___ PROVIDED RECORDS
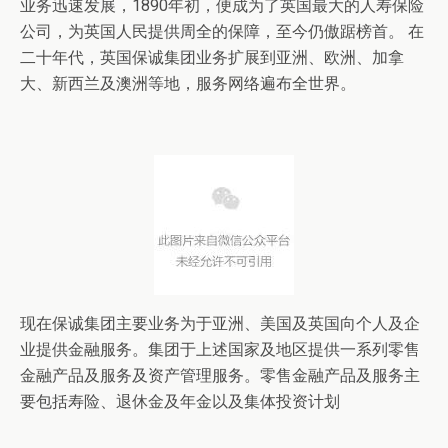
业务迅速发展，1890年初，便成为了英国最大的人寿保险
公司，为英国人民提供周全的保障，至今仍傲踞榜首。 在
二十年代，英国保诚集团业务扩展到亚洲、欧洲、加拿
大、新西兰及澳洲等地，服务网络遍布全世界。
现在保诚集团主要业务为于亚洲、美国及英国向个人及企
业提供金融服务。集团于上述国家及地区提供一系列零售
金融产品及服务及资产管理服务。零售金融产品及服务主
要包括寿险、退休金及年金以及集体投资计划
______
:: PROBLEM REQUIREMENTS ::
Could the data above be returned in full, exactly, with every image left out?

:: YOUR SOLUTION ::
业务迅速发展，1890年初，便成为了英国最大的人寿保险
公司，为英国人民提供周全的保障，至今仍傲踞榜首。 在
二十年代，英国保诚集团业务扩展到亚洲、欧洲、加拿
大、新西兰及澳洲等地，服务网络遍布全世界。
现在保诚集团主要业务为于亚洲、美国及英国向个人及企
业提供金融服务。集团于上述国家及地区提供一系列零售
金融产品及服务及资产管理服务。零售金融产品及服务主
要包括寿险、退休金及年金以及集体投资计划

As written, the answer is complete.